The subassembly duct wall is normally represented by the structure in a SAS4A/SASSYS‑1 channel; so this mode is implemented by transferring heat from the outer structure nodes of a SAS4A/SASSYS‑1 channel to the outer structure nodes of other SAS4A/SASSYS‑1 channels or to a constant temperature heat sink. Also, it is possible to transfer heat from the outer structure node of one channel to the coolant of another channel.

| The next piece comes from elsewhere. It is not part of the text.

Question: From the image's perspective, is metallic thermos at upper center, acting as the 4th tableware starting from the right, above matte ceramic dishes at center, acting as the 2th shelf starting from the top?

This option was included in the code in order to treat the thimble flow region shown in Figure 3.10.1. The equation for the structure to structure heat flux, \(Q_{\text{I,M}} (j)\), from channel I to channel M at axial node j is

(3.11-1)\[Q_{\text{I,M}}\left( j \right) = \frac{\left( \text{HA} \right)_{\text{I,M}}}{N_{\text{PI}}N_{\text{SI}}} \left\lbrack \ T_{\text{sto}}\left( I,J \right) - T_{\text{sto}}\left( M,j \right)\ \right\rbrack\]

where

\(\left( \text{HA} \right)_{\text{I,M}}\) = heat transfer coefficient times area per unit height, between channels I and M

\(T_{\text{sto}}\) = structure outer node temperature

\(N_{\text{PI}}\) = number of pins per subassembly in channel I

\(N_{\text{SI}}\) = number of subassemblies represented in channel I

The SAS4A/SASSYS‑1 channel treatment only accounts for one structure per channel; so the channel-to-channel heat flux seen by the structure in a channel will be a sum of the heat fluxes to all adjacent channels. This heat flux is

(3.11-2)\[Q_{\text{chch},\text{I}}\left( j \right) = \sum_{\text{M}}{ Q_{\text{I,M}}\left( j \right)}\]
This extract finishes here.